Yesterday, I came across this article by Henrik Kniberg that does a fantastic job of summarizing and refreshing the now-famous “MVP” approach, made popular in Lean Startup. The article tells some great stories from places like Lego and the Swedish Police force showing how user-focussed design works in practice. It’s a great read, and a great reminder.
Developing a good product means developing something people actually want.
As developers, we have a tendency to get stuck in the weeds of our work—what back-end should I use? should I use a class or struct for this? is my FRP framework the right one?—and it can be hard to prioritize users from down there.
I immediately went back to the roadmaps of our three apps and asked myself some questions, in particular: am I prioritizing the right kind of features? There’s a constant tension when picking the next steps for development. In my experience, that tension pulls between five different types of features:
- Features that address users’ explicit concerns. E.g., if people have told us an exercise is too hard in Waay, maybe the problem isn’t the exercise itself but the preceding lesson—maybe it’s not clear enough?

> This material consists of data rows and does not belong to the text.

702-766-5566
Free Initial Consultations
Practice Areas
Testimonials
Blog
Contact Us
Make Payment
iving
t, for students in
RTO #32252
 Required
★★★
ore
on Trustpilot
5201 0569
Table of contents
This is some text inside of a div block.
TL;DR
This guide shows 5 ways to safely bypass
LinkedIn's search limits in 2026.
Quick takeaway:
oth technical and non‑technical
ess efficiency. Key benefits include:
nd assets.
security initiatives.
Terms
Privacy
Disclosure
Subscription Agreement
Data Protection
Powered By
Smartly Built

- Specific feature requests from users. For example, people have asked for more frequency bands in hearEQ.
- Programming priorities. This is stuff that could be invisible to the user, but the app may stop working without it: fixing bugs, adding compatibility with the upcoming iOS version, replacing a backend.

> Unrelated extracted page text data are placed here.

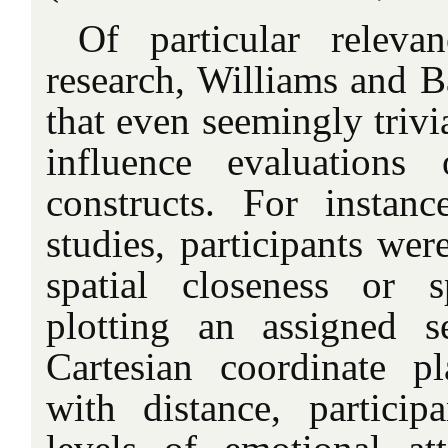
Of particular releva
research, Williams and 
that even seemingly trivi
influence evaluations 
constructs. For instan
studies, participants wer
spatial closeness or s
plotting an assigned 
Cartesian coordinate 
with distance, particip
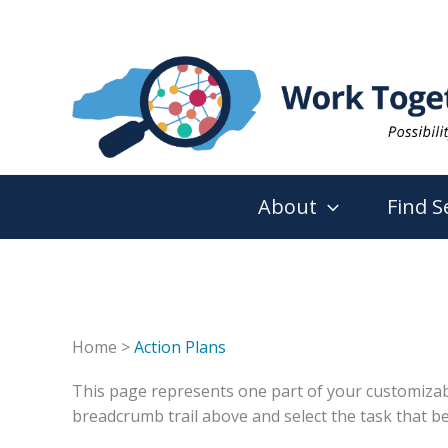
Skip
to
content
About
Find S
Home >
Action Plans
This page represents one part of your customizable 
breadcrumb trail above and select the task that be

- Features that spread the word. A great app that no one uses isn’t a great app. So, adding features that help get the word out is pretty essential. That can mean share buttons, requests for user ratings, and so on.

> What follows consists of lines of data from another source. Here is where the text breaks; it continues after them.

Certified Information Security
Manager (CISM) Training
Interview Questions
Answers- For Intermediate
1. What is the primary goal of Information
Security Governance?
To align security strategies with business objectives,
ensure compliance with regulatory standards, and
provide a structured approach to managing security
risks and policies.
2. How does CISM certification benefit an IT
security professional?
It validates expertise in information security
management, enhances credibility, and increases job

- Features that the developer (that’s me) wants. These are features that I think make a good product, add a sense of quality, add a sense of completeness, make it feel just right.
I think we, as developers, have a misplaced tendency to think we can divine our users needs without actually asking them. Anyone who’s put a few apps on the App Store has probably disabused themselves of that notion pretty fast. I know I have! So, I’ve started weighing the importance of #5 less and less, and the importance of #1 and #2—the features that are based on explicit user feedback—more and more. So far, so good.